Operation Ajax - Kinzer
For years after Operation Ajax, statesmen in Washington and London considered it to have been a great success. They had reason to be pleased. In place of Mossadegh they had reinstalled Mohammad Reza Shah Pahlavi, who was eager to do their bidding. From the perspective of history, however, the coup hardly seems a success. In fact, it is one of the episodes that sent the Middle East careening into its present instability.
The Shah’s increasingly repressive rule ultimately set off the explosive revolution of 1979, which brought to power a militantly anti-Western clique of mullahs. That revolution and its consequences panicked the United States and led it to form the partnership with Saddam Hussein’s Iraq that ultimately led both parties to much grief. The revolution also terrified the Soviet Union, which decided it had to stop the spread of Islamic radicalism by invading Afghanistan. Religious power in Iran inspired a host of violent militants around the Islamic world. All of this has roots in Operation Ajax.

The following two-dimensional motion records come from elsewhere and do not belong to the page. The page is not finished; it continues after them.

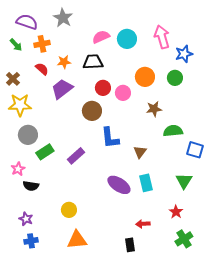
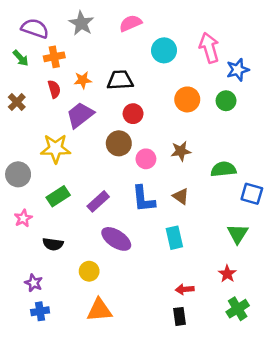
pink semicircle: (101, 37) -> (130, 23), moved
red semicircle: (42, 69) -> (54, 89), turned 32
pink circle: (123, 93) -> (146, 159), moved
yellow star: (20, 105) -> (56, 149), moved
brown star: (154, 109) -> (181, 151), moved
gray circle: (28, 135) -> (18, 174), moved
blue L-shape: (110, 138) -> (143, 199), moved
brown triangle: (140, 152) -> (181, 196), turned -32
cyan rectangle: (146, 183) -> (174, 238), moved
purple ellipse: (119, 185) -> (116, 239), moved
black semicircle: (31, 186) -> (53, 244), moved
black rectangle: (130, 245) -> (180, 316), moved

So, it turns out, did the hostage crisis. Years afterward, hostage-takers wrote memoirs explaining why they had stormed the US embassy in 1979. It was all about 1953, they explained. In 1953 Iranians had forced the Shah to flee, but CIA officers working in the embassy staged Operation Ajax to bring him back. A quarter-century later, the same Shah had been forced to flee again, and had been received in the United States. Militants overran the embassy not out of nihilism, but to prevent a repeat of Operation Ajax. Westerners didn’t realize this because we had no idea Operation Ajax had ever happened.
If the West had decided to live with Mossadegh rather than deposing him in 1953, we might have had a thriving democracy in the heart of the Muslim Middle East for the last three generations. It is difficult even to imagine how that would have changed the region’s history. By crushing Mossadegh, the West taught rising leaders in the Middle East that championing democracy and nationalism would bring outside powers down upon them, while collaborating with Western oil companies would bring rich bounty. That lesson has gravely deformed the region.
Given the shattering importance of Operation Ajax, why do Westerners know so little about it? Part of the reason is that nations, like individuals, prefer to recall aspects of their past that evoke good feelings. We are endlessly proud of the times we liberated the oppressed. Episodes when we have crashed into a democratic country and consigned it to dictatorship are less comforting. Rather than confront those misjudgments and try to learn from them, we consign them to footnotes or forget them entirely.
This book is a blow against that historical amnesia.